De eerste maand van 2017 is voorbij en ik mag (van mezelf) nog nét terugblikken op twee belangrijke momenten van 2016: mijn promotie en mijn toekomstplannen.
Het hoogtepunt van 2016 was uiteraard mijn promotie! Met paranimfen Pamela en Geerte en een zaal vol familie, vrienden en collega’s achter me (met mijn oma op de eerste rij!), mocht ik het 45 minuten durende spervuur aan vragen beantwoorden. Ik weet niet of het een gebruikelijk gevoel is na een verdediging, maar ik vond het vooral ontzettend leuk door de grote diversiteit aan vragen.
Sommige vragen gaven inspiratie voor toekomstig onderzoek. Eén van de professoren vroeg bijvoorbeeld of het niet tijd werd voor een Nederlandse polypill trial (misschien had ze mijn eerdere Faces of Science blog gelezen?).

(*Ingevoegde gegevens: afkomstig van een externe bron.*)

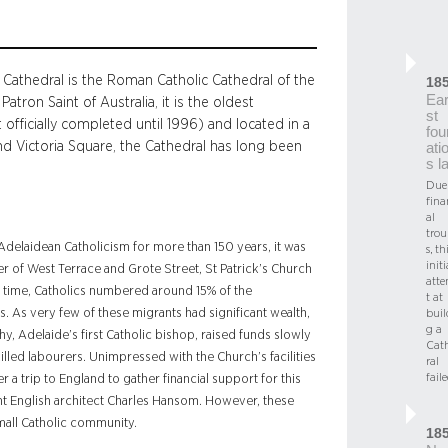
r’s Cathedral is the Roman Catholic Cathedral of the
18
Ear
tron Saint of Australia, it is the oldest
st
t officially completed until 1996) and located in a
fou
nd Victoria Square, the Cathedral has long been
ati
s l
Due
fina
al
trou
 Adelaidean Catholicism for more than 150 years, it was
s, th
initi
rner of West Terrace and Grote Street, St Patrick’s Church
att
is time, Catholics numbered around 15% of the
t at
. As very few of these migrants had significant wealth,
buil
g a
hy, Adelaide’s first Catholic bishop, raised funds slowly
Cat
lled labourers. Unimpressed with the Church’s facilities
ral
fail
 a trip to England to gather financial support for this
t English architect Charles Hansom. However, these
mall Catholic community.
18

Een mooie afsluiting van mijn tijd als promovendus was ook het interview dat ik samen met mijn promotor, Rick Grobbee, gaf in het Utrechtse Universiteitsblad Dub.
Wel of geen witte jas?
2016 stond ook in het teken van een andere Grote Vraag: word ik nu dokter (of doctor) met of zonder witte jas aan? Wil ik wel of geen gynaecoloog worden? Dit is één van de moeilijkste vragen geweest die ik ooit heb moeten beantwoorden. Vanaf het begin van mijn geneeskundestudie was het al duidelijk dat ik meer interessant vond dan ‘alleen’ een klinische dokter zijn in een ziekenhuis: onderzoek, nadenken over beleid dat onderzoek vertaalt naar de werkelijkheid en onderwijs geven heb ik altijd erg boeiend gevonden.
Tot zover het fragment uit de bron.